◆ **WORK REQUIRED**:
Before you return the lines below, strip out any images and keep every word as written.

◆ **RECORDED INFORMATION**:
BEGIN
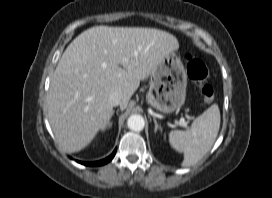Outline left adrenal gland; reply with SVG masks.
<instances>
[{
  "label": "left adrenal gland",
  "instance_id": "a2214340",
  "mask_svg": "<svg viewBox=\"0 0 272 198\" xmlns=\"http://www.w3.org/2000/svg\"><path fill=\"white\" fill-rule=\"evenodd\" d=\"M153 121H154V124H155L154 132L156 133L158 130H160V132H162V128H161V126L157 123V120H156L155 117H153Z\"/></svg>",
  "mask_w": 272,
  "mask_h": 198
}]
</instances>
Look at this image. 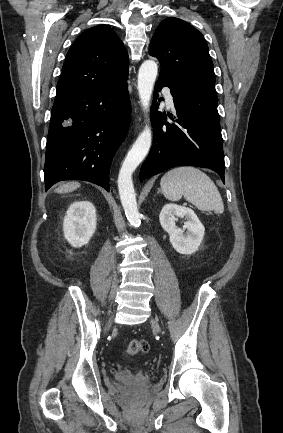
END
◆ **EXPECTED ANSWER**:
Outline left adrenal gland; reply with SVG masks.
<instances>
[{
  "label": "left adrenal gland",
  "instance_id": "a2214340",
  "mask_svg": "<svg viewBox=\"0 0 272 198\" xmlns=\"http://www.w3.org/2000/svg\"><path fill=\"white\" fill-rule=\"evenodd\" d=\"M153 121H154V124H155L154 132L156 133L158 130H160V132H162V128H161V126L157 123V120H156L155 117H153Z\"/></svg>",
  "mask_w": 272,
  "mask_h": 198
}]
</instances>
Look at this image. 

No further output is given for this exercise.